[Page-level text extractions]

== Segment start ==

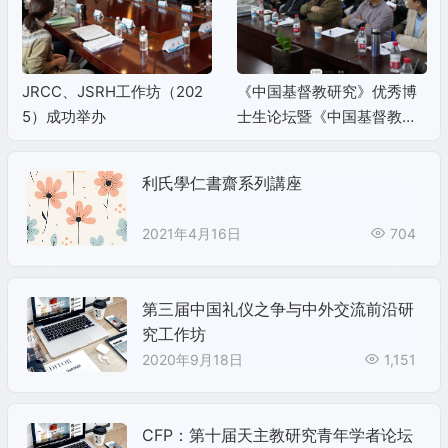
JRCC、JSRH工作坊（202
《中国基督教研究》优秀博
5）成功举办
士生论坛暨《中国基督教研
究》优秀博士生奖、优秀论
文奖（2025）颁奖典礼成功
利氏學仁書齋系列講座
举办
2021年4月16日
704
第三届中国礼仪之争与中外交流前沿研
究工作坊
2020年9月18日
1,151
CFP：第十届天主教研究青年学者论坛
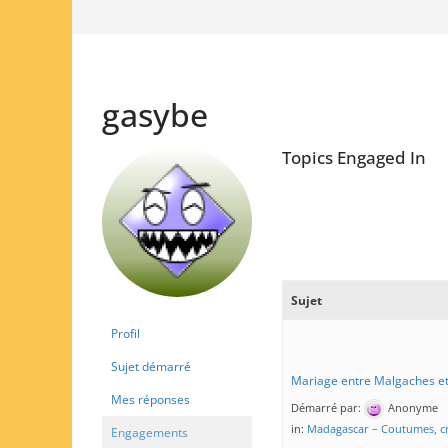
gasybe
Topics Engaged In
Sujet
Profil
Sujet démarré
Mariage entre Malgaches et
Mes réponses
Démarré par:
Anonyme
in:
Madagascar – Coutumes, cr
Engagements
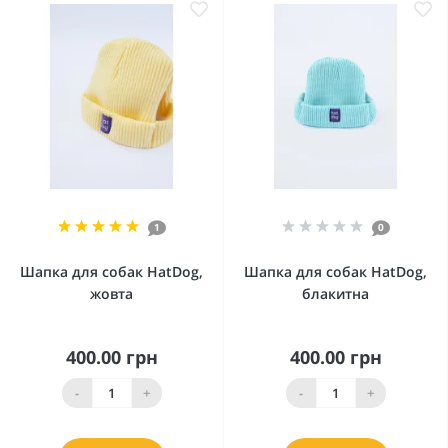
1
0
Шапка для собак HatDog,
Шапка для собак HatDog,
жовта
блакитна
400.00 грн
400.00 грн
-
+
-
+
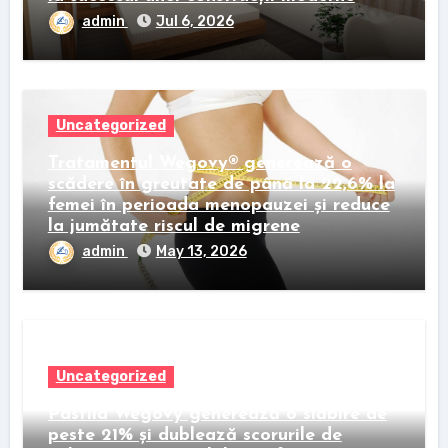
admin
Jul 6, 2026
Uncategorized
Tratamentul Wegovy® generează o
scădere în greutate de până la 22,6% la
femei în perioada menopauzei și reduce
la jumătate riscul de migrene
admin
May 13, 2026
Uncategorized
Pastila Wegovy generează o slăbire de
peste 21% și dublează scorurile de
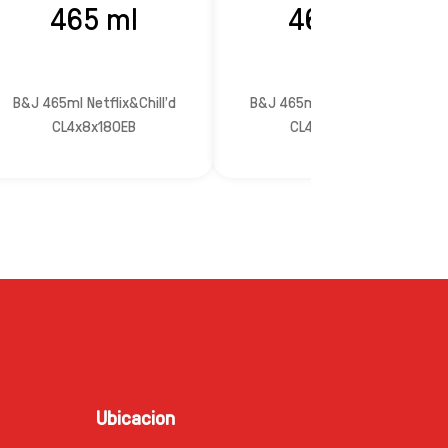
465 ml
465 ml
B&J 465ml Netflix&Chill'd
B&J 465ml Spectaculove
CL4x8x180EB
CL4x8x180EB
Ubicacion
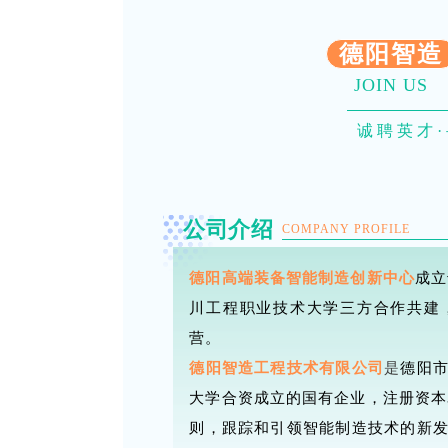
德阳智造
JOIN US
诚聘英才
公司介绍
COMPANY PROFILE
德阳高端装备智能制造创新中心
成立
川工程职业技术大学三方合作共建
营。
德阳智造工程技术有限公司
是
德阳
大学合资成立的国有企业，注册资本
则，跟踪和引领智能制造技术的新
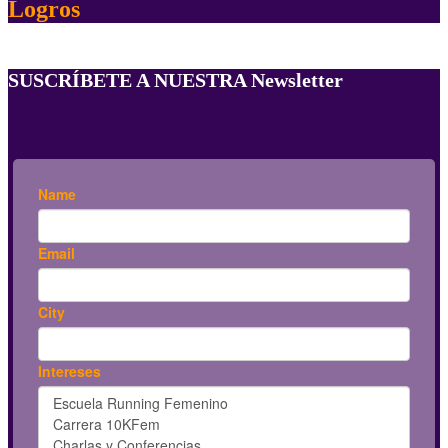
Logros
SUSCRÍBETE A NUESTRA Newsletter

== Segment end ==

Make a word-for-word copy of the records above, excluding all pictures.

JRCC、JSRH工作坊（202
《中国基督教研究》优秀博
5）成功举办
士生论坛暨《中国基督教研
究》优秀博士生奖、优秀论
文奖（2025）颁奖典礼成功
利氏學仁書齋系列講座
举办
2021年4月16日
704
第三届中国礼仪之争与中外交流前沿研
究工作坊
2020年9月18日
1,151
CFP：第十届天主教研究青年学者论坛
gasybe
Topics Engaged In
Sujet
Profil
Sujet démarré
Mariage entre Malgaches et
Mes réponses
Démarré par:
Anonyme
in:
Madagascar – Coutumes, cr
Engagements
1
0
Шапка для собак HatDog,
Шапка для собак HatDog,
жовта
блакитна
400.00 грн
400.00 грн
-
+
-
+
admin
Jul 6, 2026
Uncategorized
Tratamentul Wegovy® generează o
scădere în greutate de până la 22,6% la
femei în perioada menopauzei și reduce
la jumătate riscul de migrene
admin
May 13, 2026
Uncategorized
Pastila Wegovy generează o slăbire de
peste 21% și dublează scorurile de
465 ml
465 ml
B&J 465ml Netflix&Chill'd
B&J 465ml Spectaculove
CL4x8x180EB
CL4x8x180EB
Ubicacion
德阳智造
JOIN US
诚聘英才
公司介绍
COMPANY PROFILE
德阳高端装备智能制造创新中心
成立
川工程职业技术大学三方合作共建
营。
德阳智造工程技术有限公司
是
德阳
大学合资成立的国有企业，注册资本
则，跟踪和引领智能制造技术的新
Logros
SUSCRÍBETE A NUESTRA Newsletter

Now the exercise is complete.